Peterson stared. Finally, he said, “We can keep you here as long as you live. No pink pantie droppers and no coffee.”
“That would just be mean,” Bubba said. He was getting tired of the interrogation. Generally, when he was arrested (and he wasn’t certain if he’d actually been arrested this time) there was a certain amount of interrogation. Sometimes there was a polygraph test. There were always questions about what he knew about so-and-so’s dead body,
but Peterson wasn’t really asking much about John J. Johnson’s dead body. Bubba tried to think about what he could reveal without tossing Bam Bam’s bacon into the fire. “Coffee,” he repeated. “And something else to et. Also, you need to tell my wife that you have me, else she’ll get worried.
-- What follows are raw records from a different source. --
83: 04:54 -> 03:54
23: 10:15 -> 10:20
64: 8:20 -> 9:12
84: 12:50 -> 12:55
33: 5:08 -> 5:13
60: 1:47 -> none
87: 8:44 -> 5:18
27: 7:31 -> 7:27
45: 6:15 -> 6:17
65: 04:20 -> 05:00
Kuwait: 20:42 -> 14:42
You don’t want to worry Willodean.”
“I’ll say,” Peterson muttered.
“What’s that?” Bubba asked, rattling his handcuffs.
“Nothing. Hey, Kirk, get some coffee in here.”
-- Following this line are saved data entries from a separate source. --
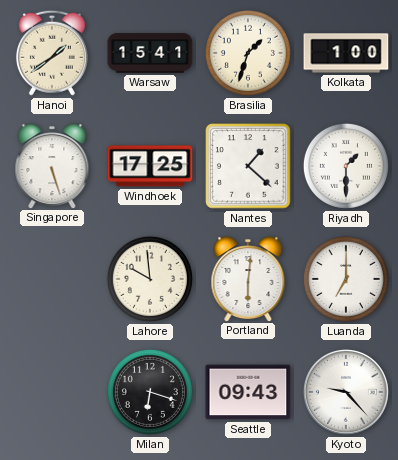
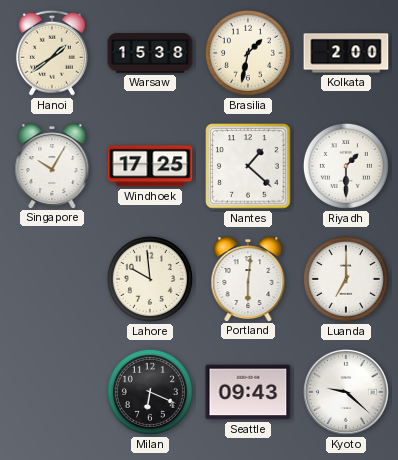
Warsaw: 15:41 -> 15:38
Brasilia: 1:33 -> 1:32
Kolkata: 1:00 -> 2:00
Singapore: 5:27 -> 10:05
Milan: 6:18 -> 6:19
Kyoto: 9:23 -> 9:22
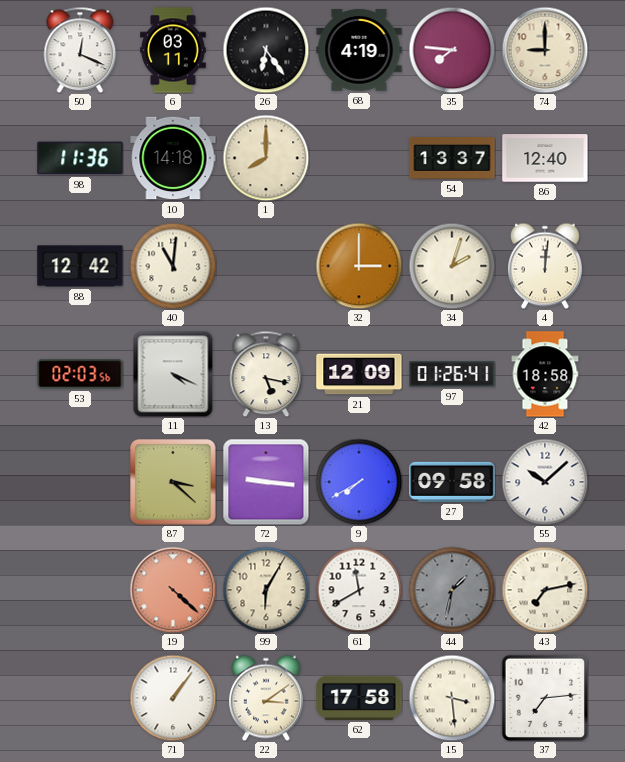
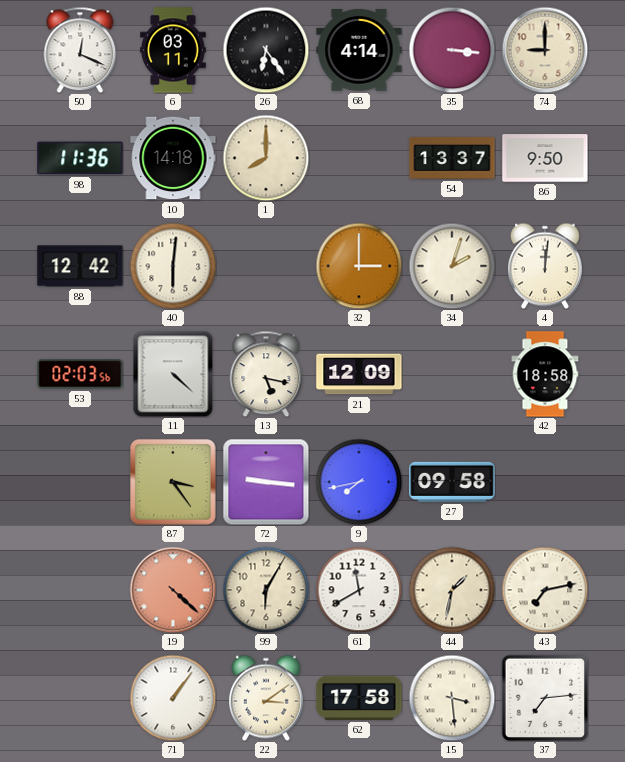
68: 4:19 -> 4:14
35: 7:46 -> 3:16
86: 12:40 -> 9:50
40: 11:01 -> 6:01
11: 4:19 -> 4:22
97: 01:26 -> none
87: 3:22 -> 3:24
9: 7:40 -> 7:43
55: 10:08 -> none
44 dial: grey -> cream
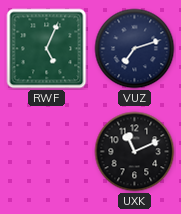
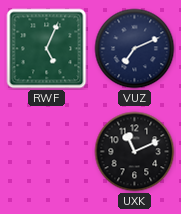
VUZ: 7:12 -> 7:11
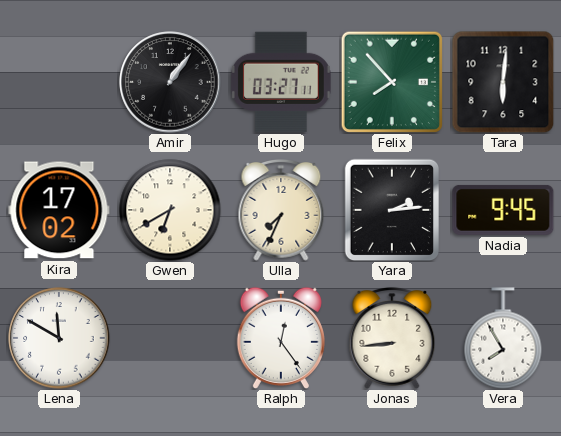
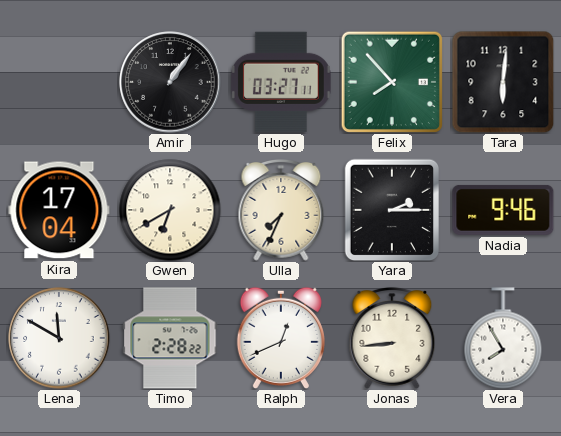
Kira: 17:02 -> 17:04
Yara: 2:14 -> 2:15
Nadia: 9:45 -> 9:46
Timo: none -> 2:28
Ralph: 12:24 -> 12:41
One of the others came in and sat a full Styrofoam cup in front of Bubba. He perked up and sniffed. It wasn’t the best coffee he’d ever smelled, but it was better than no coffee at all. (It wasn’t the French roast or Blue Mountain varieties he’d been promised earlier.) He took a drink and wrinkled his face. “This coffee isn’t good,” he commented to the third man, the one who was about six feet tall and had grayish-brown hair. He’d been the one helping with the handcuffing earlier.
“Did you drug it?” Bubba asked. “I mean, a little tasering is one thing. I kin understand how you little fellas might be threatened by a big one, but drugging is underhanded.”
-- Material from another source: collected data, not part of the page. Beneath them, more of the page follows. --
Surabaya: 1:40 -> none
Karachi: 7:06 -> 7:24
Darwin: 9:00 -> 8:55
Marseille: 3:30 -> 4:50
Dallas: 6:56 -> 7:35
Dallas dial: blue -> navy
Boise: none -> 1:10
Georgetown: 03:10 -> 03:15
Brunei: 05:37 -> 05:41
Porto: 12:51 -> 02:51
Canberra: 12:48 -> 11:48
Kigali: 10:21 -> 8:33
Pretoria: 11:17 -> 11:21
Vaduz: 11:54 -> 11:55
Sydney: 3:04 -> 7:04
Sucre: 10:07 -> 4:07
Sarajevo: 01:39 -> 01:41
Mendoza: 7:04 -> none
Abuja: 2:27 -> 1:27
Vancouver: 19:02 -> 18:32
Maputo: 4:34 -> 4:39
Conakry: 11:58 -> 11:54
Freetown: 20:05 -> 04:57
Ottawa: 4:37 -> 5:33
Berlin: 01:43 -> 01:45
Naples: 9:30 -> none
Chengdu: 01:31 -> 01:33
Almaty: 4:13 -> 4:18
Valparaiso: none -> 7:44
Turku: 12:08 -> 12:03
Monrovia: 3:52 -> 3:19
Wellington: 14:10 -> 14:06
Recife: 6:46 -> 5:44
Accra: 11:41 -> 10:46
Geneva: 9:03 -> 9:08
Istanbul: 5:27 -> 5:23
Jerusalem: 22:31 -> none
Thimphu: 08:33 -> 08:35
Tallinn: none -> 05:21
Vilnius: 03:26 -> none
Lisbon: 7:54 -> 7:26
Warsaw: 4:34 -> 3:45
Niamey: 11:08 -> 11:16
“We don’t drug people,” the man who’d brought in the coffee said. Kirk, Bubba reminded himself, like Captain except without the James or the Tiberius. “We’re the government. The government doesn’t do things like that.”
“Hey,” Bubba protested while thinking, They do so drug people. “You need to go back and take a few more history classes, fella. Come to think of it, my neck is still sore.” Then he clamped his mouth shut. He knew what was happening. He sounded a little less like a bubba, and a lot more like someone who’d had a few college courses.
Peterson smiled slyly as if he’d been handed a gold coin. “Bubba didn’t sound like a redneck just now, did he?”
The other man Bubba had seen popped his head into the door. “Guy’s got a record. Also been in the military. Didn’t do so well there.”